Valerio Zurlini é o grande realizador italiano esquecido – da mesma linhagem de Antonioni, mas menos vanguardista, menos interessado no mecanismo do cinema e mais em fazer nascer emoções no espectador. O melodrama é o seu território, mas as suas armas não são aquelas que associamos ao género clássico de Hollywood. Não se trata de grandes histórias de amor filmadas em Technicolor, artificiais (muitas vezes artificiosas), tear-jerckers inesquecíveis com actrizes em modo de sobre-representação e cenários coloridos e mais ou menos camp.
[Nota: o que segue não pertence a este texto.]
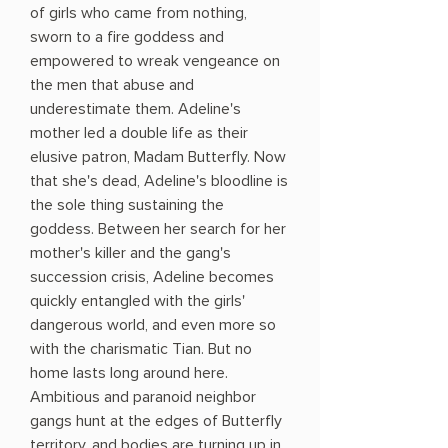
of girls who came from nothing,
sworn to a fire goddess and
empowered to wreak vengeance on
the men that abuse and
underestimate them. Adeline's
mother led a double life as their
elusive patron, Madam Butterfly. Now
that she's dead, Adeline's bloodline is
the sole thing sustaining the
goddess. Between her search for her
mother's killer and the gang's
succession crisis, Adeline becomes
quickly entangled with the girls'
dangerous world, and even more so
with the charismatic Tian. But no
home lasts long around here.
Ambitious and paranoid neighbor
gangs hunt at the edges of Butterfly
territory, and bodies are turning up in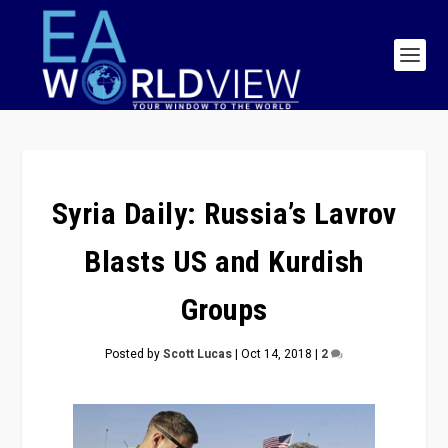
Syria Daily: Russia’s Lavrov
Blasts US and Kurdish
Groups
Posted by
Scott Lucas
|
Oct 14, 2018
|
2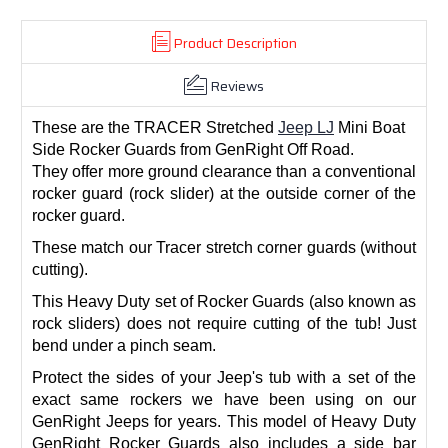
Product Description
Reviews
These are the TRACER Stretched
Jeep LJ
Mini Boat
Side Rocker Guards from GenRight Off Road.
They offer more ground clearance than a conventional
rocker guard (rock slider) at the outside corner of the
rocker guard.
These match our Tracer stretch corner guards (without
cutting).
This Heavy Duty set of Rocker Guards (also known as
rock sliders) does not require cutting of the tub! Just
bend under a pinch seam.
Protect the sides of your Jeep's tub with a set of the
exact same rockers we have been using on our
GenRight Jeeps for years. This model of Heavy Duty
GenRight Rocker Guards also includes a side bar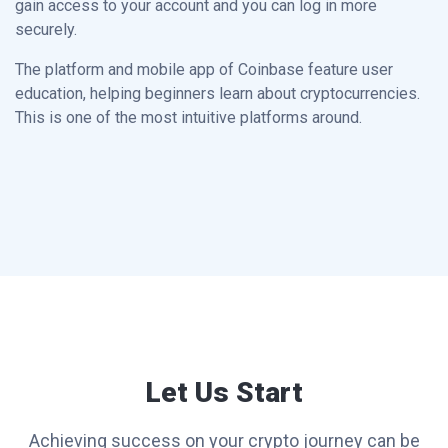
gain access to your account and you can log in more
securely.
The platform and mobile app of Coinbase feature user
education, helping beginners learn about cryptocurrencies.
This is one of the most intuitive platforms around.
Let Us Start
Achieving success on your crypto journey can be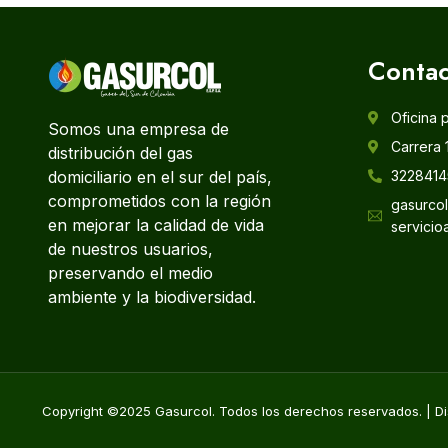
Contac
Oficina 
Somos una empresa de
Carrera 
distribución del gas
domiciliario en el sur del país,
3228414
comprometidos con la región
gasurco
en mejorar la calidad de vida
servicio
de nuestros usuarios,
preservando el medio
ambiente y la biodiversidad.
Copyright ©2025 Gasurcol. Todos los derechos reservados. | Di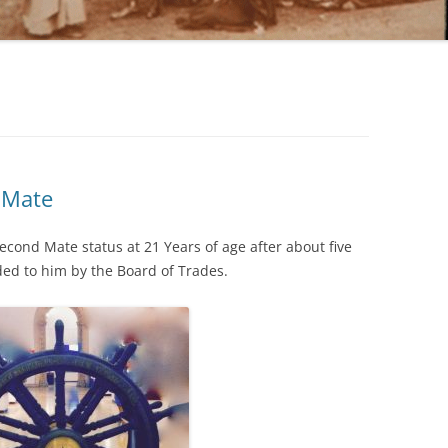
 Mate
cond Mate status at 21 Years of age after about five
ded to him by the Board of Trades.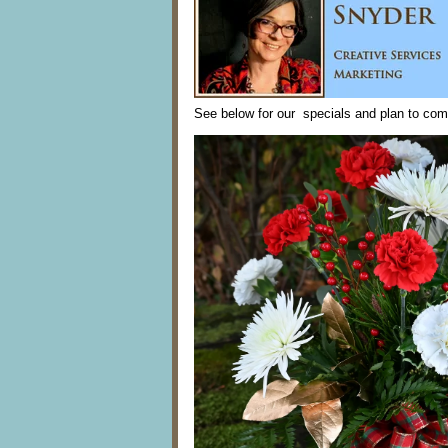
See below for our specials and plan to com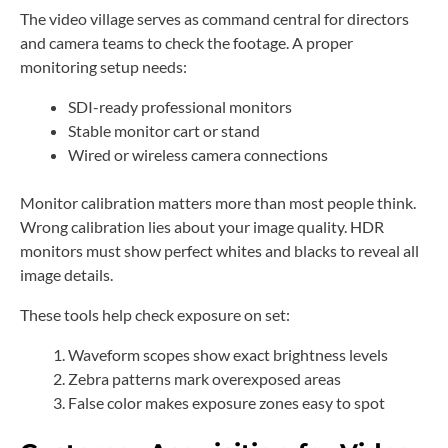
The video village serves as command central for directors
and camera teams to check the footage. A proper
monitoring setup needs:
SDI-ready professional monitors
Stable monitor cart or stand
Wired or wireless camera connections
Monitor calibration matters more than most people think.
Wrong calibration lies about your image quality. HDR
monitors must show perfect whites and blacks to reveal all
image details.
These tools help check exposure on set:
Waveform scopes show exact brightness levels
Zebra patterns mark overexposed areas
False color makes exposure zones easy to spot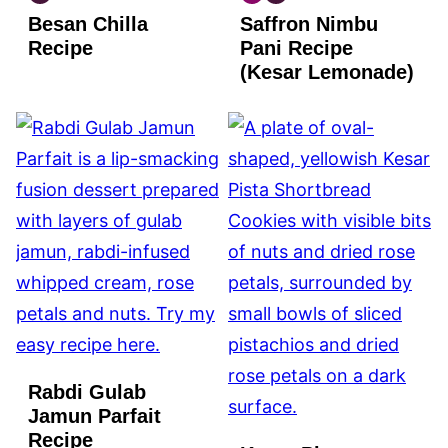
INDIAN
INDIAN
INDIAN
Besan Chilla
Saffron Nimbu
VEGAN
GLUTEN
VEGAN
FREE
Recipe
Pani Recipe
(Kesar Lemonade)
Rabdi Gulab
Jamun Parfait
Recipe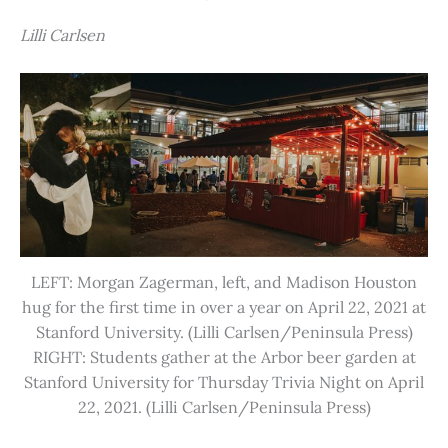
Lilli Carlsen
LEFT: Morgan Zagerman, left, and Madison Houston
hug for the first time in over a year on April 22, 2021 at
Stanford University. (Lilli Carlsen/Peninsula Press)
RIGHT: Students gather at the Arbor beer garden at
Stanford University for Thursday Trivia Night on April
22, 2021. (Lilli Carlsen/Peninsula Press)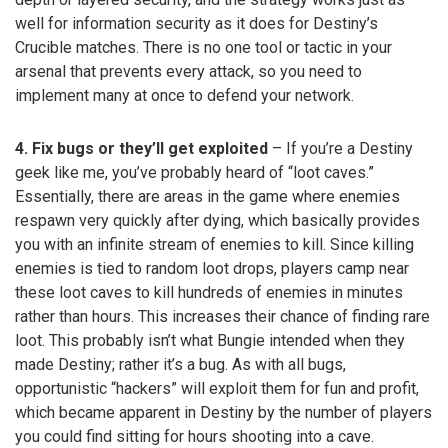
well for information security as it does for Destiny’s
Crucible matches. There is no one tool or tactic in your
arsenal that prevents every attack, so you need to
implement many at once to defend your network.
4. Fix bugs or they’ll get exploited
– If you’re a Destiny
geek like me, you’ve probably heard of “loot caves.”
Essentially, there are areas in the game where enemies
respawn very quickly after dying, which basically provides
you with an infinite stream of enemies to kill. Since killing
enemies is tied to random loot drops, players camp near
these loot caves to kill hundreds of enemies in minutes
rather than hours. This increases their chance of finding rare
loot. This probably isn’t what Bungie intended when they
made Destiny; rather it’s a bug. As with all bugs,
opportunistic “hackers” will exploit them for fun and profit,
which became apparent in Destiny by the number of players
you could find sitting for hours shooting into a cave.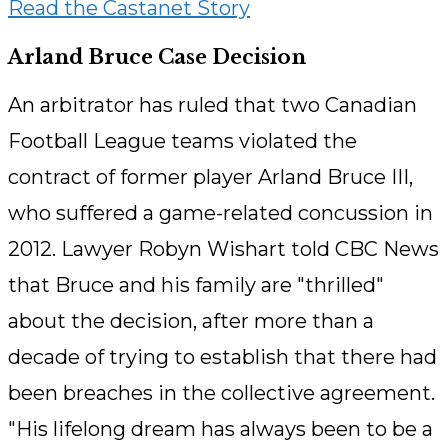
Read the Castanet Story
Arland Bruce Case Decision
An arbitrator has ruled that two Canadian
Football League teams violated the
contract of former player Arland Bruce III,
who suffered a game-related concussion in
2012. Lawyer Robyn Wishart told CBC News
that Bruce and his family are "thrilled"
about the decision, after more than a
decade of trying to establish that there had
been breaches in the collective agreement.
"His lifelong dream has always been to be a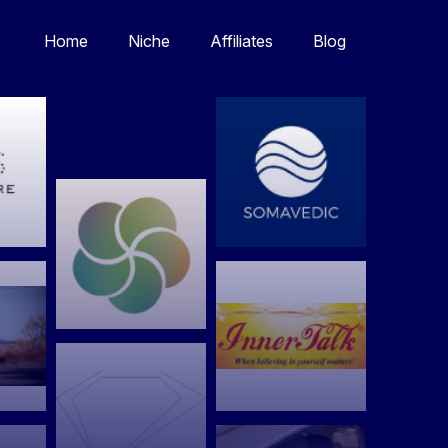
Home
Niche
Affiliates
Blog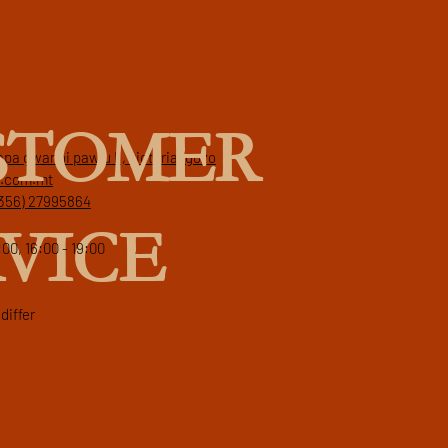
STOMER
papa gwanni pawlu II, victoria, gozo
a.com.mt
356) 27995864
VICE
:00, 16:00 - 19:00
differ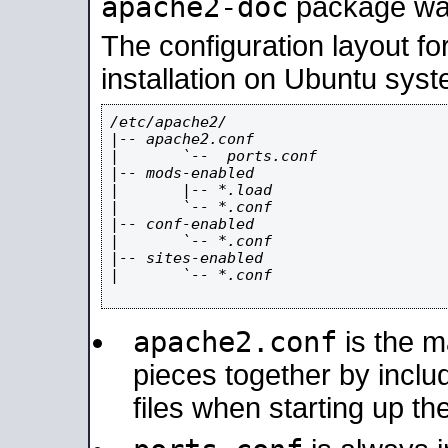
apache2-doc
package was 
The configuration layout f
installation on Ubuntu syst
/etc/apache2/

|-- apache2.conf

|       `--  ports.conf

|-- mods-enabled

|       |-- *.load

|       `-- *.conf

|-- conf-enabled

|       `-- *.conf

|-- sites-enabled

|       `-- *.conf

apache2.conf
is the ma
pieces together by includ
files when starting up th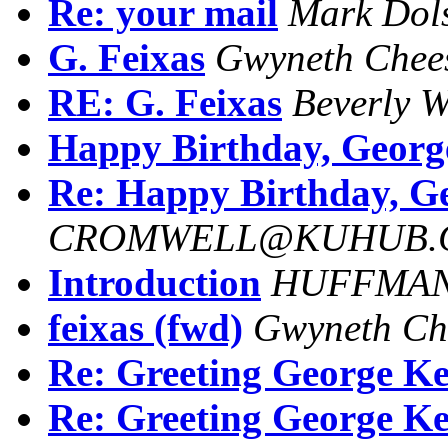
Re: your mail
Mark Dol
G. Feixas
Gwyneth Chee
RE: G. Feixas
Beverly W
Happy Birthday, Georg
Re: Happy Birthday, G
CROMWELL@KUHUB.C
Introduction
HUFFMAN.
feixas (fwd)
Gwyneth Ch
Re: Greeting George Ke
Re: Greeting George Ke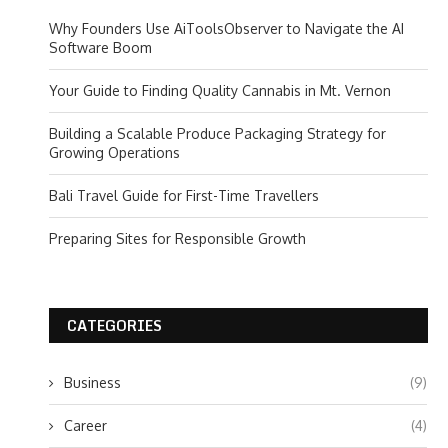
Why Founders Use AiToolsObserver to Navigate the AI
Software Boom
Your Guide to Finding Quality Cannabis in Mt. Vernon
Building a Scalable Produce Packaging Strategy for
Growing Operations
Bali Travel Guide for First-Time Travellers
Preparing Sites for Responsible Growth
CATEGORIES
Business
(9)
Career
(4)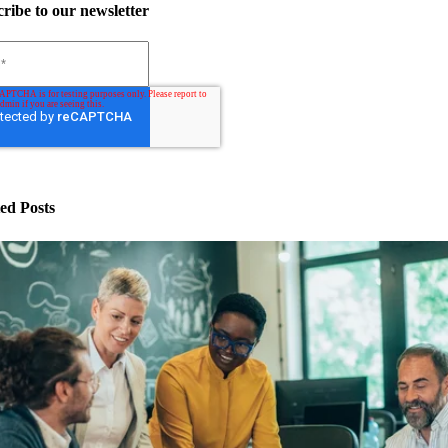
ribe to our newsletter
ed Posts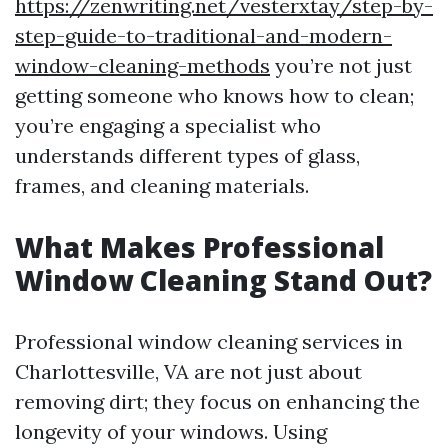
https://zenwriting.net/vesterxtay/step-by-
step-guide-to-traditional-and-modern-
window-cleaning-methods
you’re not just
getting someone who knows how to clean;
you’re engaging a specialist who
understands different types of glass,
frames, and cleaning materials.
What Makes Professional
Window Cleaning Stand Out?
Professional window cleaning services in
Charlottesville, VA are not just about
removing dirt; they focus on enhancing the
longevity of your windows. Using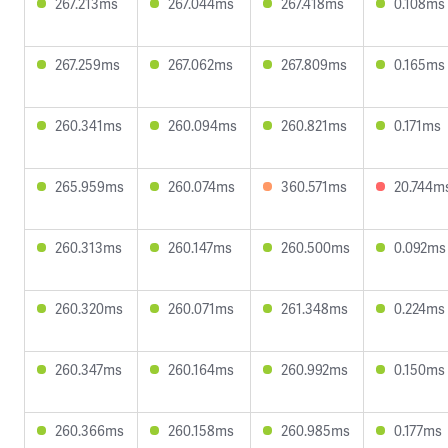
267.213ms
267.044ms
267.418ms
0.108ms
267.259ms
267.062ms
267.809ms
0.165ms
260.341ms
260.094ms
260.821ms
0.171ms
265.959ms
260.074ms
360.571ms
20.744m
260.313ms
260.147ms
260.500ms
0.092ms
260.320ms
260.071ms
261.348ms
0.224ms
260.347ms
260.164ms
260.992ms
0.150ms
260.366ms
260.158ms
260.985ms
0.177ms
Também estamos distantes do neo-realismo italiano, de Vittorio de Sicca ou do primeiro Rossellini. Os sentimentos são discretos, as emoções contidas, a câmara subjectiva quanto baste e quase sempre próxima das personagens. Num filme de grande orçamento como O Deserto dos Tártaros, Zurlini esvazia a solenidade da paisagem e entretém-se a filmar as relações entre os soldados, a registar a evolução existencial de Drogo. Parte do quadro maior e aproxima o olho cinematográfico do pormenor, enclausurando os actores, para depois filmar o deserto em planos que sublinham a sua solidão. O efeito contrário é sentido em Um Verão Violento: da banalidade fútil de um grupo de jovens em férias e de um casal que daí nasce – o quadro intimista – ao grande plano da guerra que desde o início se ouve em fundo. A história privada de Carlo e Roberta – o tempo fora do tempo - apenas ganha importância quando o ruído da tragédia pública se torna demasiado forte para ser ignorado – o regresso a um tempo real – o Verão de 1943, o ano em que os Aliados invadem a Sicília e o Sul de Itália, o Verão violento do título. Se esta violência se refere à paixão vivida pelos amantes ou à guerra, pouco importa, e a intenção de Zurlini certamente seria atribuir os dois sentidos à palavra.
Zurlini dança connosco como Carlo dança com Roberta: a sua câmara seduz, como seduzem todas as coisas belas e perecíveis, a eternidade perdida das personagens. Enlevados pelo elegante movimento da dança, só nos resta a entrega, tão perdidos como Eleonora Rossi Drago nos braços de Jean-Louis Trintignant. Aquele primeiro beijo…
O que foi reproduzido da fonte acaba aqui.